§ Directions
Below are the records; count how many of their lines contain the word "مراكز" and give that number only.

§ Records for the exercise

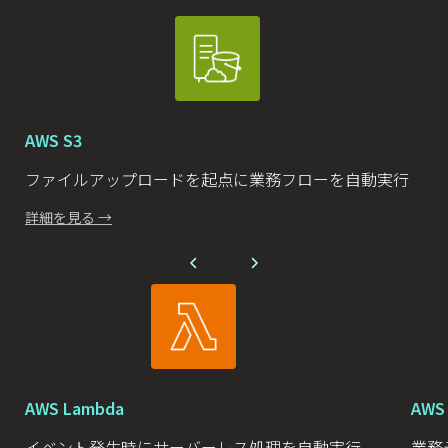
AWS S3
ファイルアップロードを起点に業務フローを自動実行
詳細を見る →
AWS Lambda
AWS 
イベント発生時にサーバーレス処理を自動実行
業務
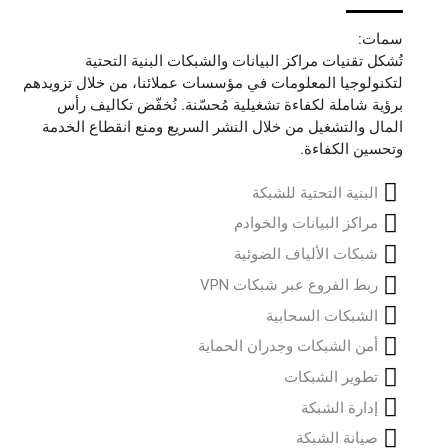
سمات:
تُشكل تقنيات مراكز البيانات والشبكات البنية التحتية
لتكنولوجيا المعلومات في مؤسسات عملائنا، من خلال تزويدهم
برؤية شاملة لكفاءة تشغيلية مُحسّنة. نُخفّض تكاليف رأس
المال والتشغيل من خلال النشر السريع ومنع انقطاع الخدمة
وتحسين الكفاءة.
البنية التحتية للشبكة
مراكز البيانات والخوادم
شبكات الألياف الضوئية
ربط الفروع عبر شبكات VPN
الشبكات السحابية
أمن الشبكات وجدران الحماية
تطوير الشبكات
إدارة الشبكة
صيانة الشبكة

§ Response for this exercise
2